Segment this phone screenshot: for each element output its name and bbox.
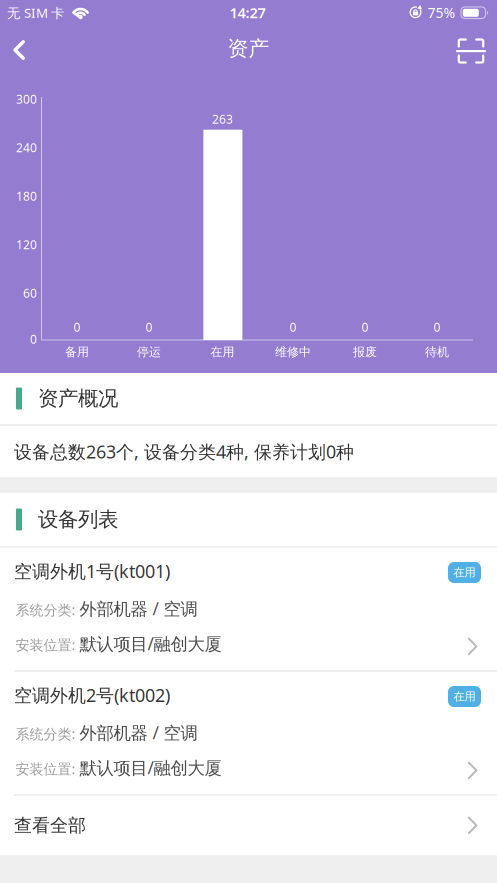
staticText: 在用: [454, 565, 476, 580]
staticText: 180: [16, 188, 37, 204]
staticText: 默认项目/融创大厦: [80, 756, 222, 779]
staticText: 300: [16, 91, 37, 107]
staticText: 备用: [65, 344, 89, 360]
staticText: 60: [23, 285, 37, 301]
staticText: 安装位置:: [16, 759, 80, 778]
staticText: 系统分类:: [16, 724, 80, 743]
staticText: 无 SIM 卡: [7, 4, 64, 22]
staticText: 默认项目/融创大厦: [80, 632, 222, 655]
staticText: 空调外机2号(kt002): [14, 683, 170, 707]
staticText: 查看全部: [14, 814, 86, 837]
button[interactable]: 空调外机1号(kt001): [0, 548, 497, 670]
staticText: 系统分类:: [16, 600, 80, 619]
staticText: 0: [362, 319, 368, 335]
staticText: 在用: [454, 689, 476, 704]
staticText: 14:27: [230, 2, 266, 22]
staticText: 0: [146, 319, 152, 335]
staticText: 75%: [428, 3, 456, 22]
staticText: 待机: [425, 344, 449, 360]
staticText: 120: [16, 236, 37, 253]
staticText: 安装位置:: [16, 635, 80, 654]
staticText: 在用: [210, 344, 234, 360]
staticText: 资产概况: [38, 386, 118, 411]
button[interactable]: [449, 28, 493, 72]
staticText: 0: [290, 319, 296, 335]
staticText: 报废: [353, 344, 377, 360]
staticText: 0: [74, 319, 80, 335]
button[interactable]: [0, 28, 44, 72]
staticText: 维修中: [275, 344, 311, 360]
button[interactable]: 空调外机2号(kt002): [0, 672, 497, 794]
staticText: 空调外机1号(kt001): [14, 559, 170, 583]
staticText: 设备总数263个, 设备分类4种, 保养计划0种: [14, 439, 354, 464]
staticText: 0: [434, 319, 440, 335]
staticText: 外部机器 / 空调: [80, 597, 198, 620]
staticText: 设备列表: [38, 507, 118, 532]
staticText: 外部机器 / 空调: [80, 721, 198, 744]
button[interactable]: 查看全部: [0, 796, 497, 855]
staticText: 263: [212, 111, 233, 127]
staticText: 停运: [137, 344, 161, 360]
staticText: 240: [16, 139, 37, 156]
staticText: 0: [30, 331, 37, 347]
staticText: 资产: [228, 35, 270, 62]
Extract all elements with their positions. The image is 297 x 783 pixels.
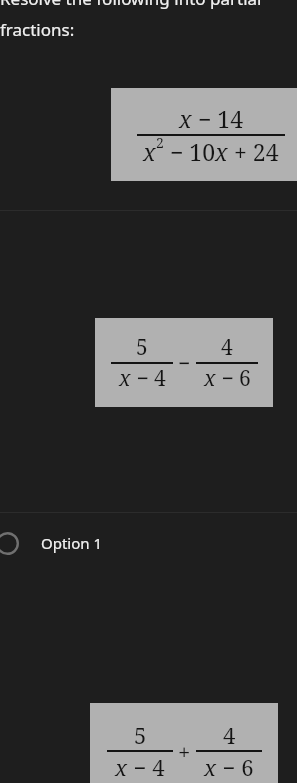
staticText: 4 bbox=[221, 333, 233, 362]
staticText: x bbox=[143, 136, 156, 167]
other: Select Option 1 bbox=[0, 525, 25, 561]
staticText: x bbox=[204, 752, 217, 782]
staticText: − 6 bbox=[216, 364, 251, 393]
staticText: x bbox=[204, 364, 216, 393]
staticText: 5 bbox=[134, 720, 147, 750]
staticText: x bbox=[115, 752, 128, 782]
staticText: − 4 bbox=[128, 752, 165, 782]
staticText: − bbox=[178, 349, 191, 378]
staticText: 4 bbox=[223, 720, 236, 750]
staticText: − 10 bbox=[164, 136, 215, 167]
staticText: Resolve the following into partial fract… bbox=[0, 0, 291, 41]
staticText: Option 1 bbox=[41, 533, 103, 553]
staticText: − 4 bbox=[131, 364, 166, 393]
staticText: x bbox=[179, 103, 192, 134]
button[interactable]: Select Option 1 bbox=[0, 519, 297, 567]
staticText: + bbox=[178, 736, 191, 766]
staticText: 5 bbox=[136, 333, 148, 362]
staticText: x bbox=[119, 364, 131, 393]
staticText: x bbox=[215, 136, 228, 167]
staticText: − 14 bbox=[192, 103, 243, 134]
staticText: − 6 bbox=[217, 752, 254, 782]
staticText: 2 bbox=[156, 133, 164, 152]
staticText: + 24 bbox=[228, 136, 279, 167]
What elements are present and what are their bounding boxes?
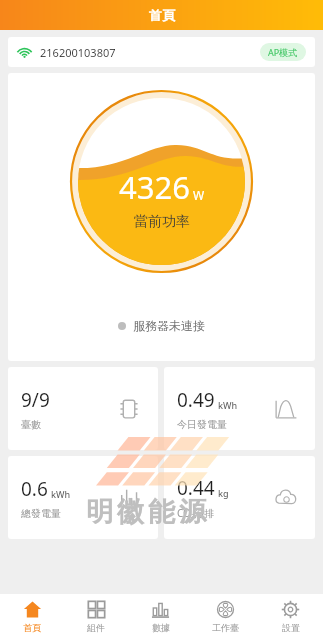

- - - - - - -

■ What you will do ■
Show the lines where the word "interactable" appears in the entries.

■ Response to the exercise ■
button[interactable]: 空调外机1号(kt001): [0, 548, 497, 670]
button[interactable]: [449, 28, 493, 72]
button[interactable]: [0, 28, 44, 72]
button[interactable]: 空调外机2号(kt002): [0, 672, 497, 794]
button[interactable]: 查看全部: [0, 796, 497, 855]
button[interactable]: Select Option 1 bbox=[0, 519, 297, 567]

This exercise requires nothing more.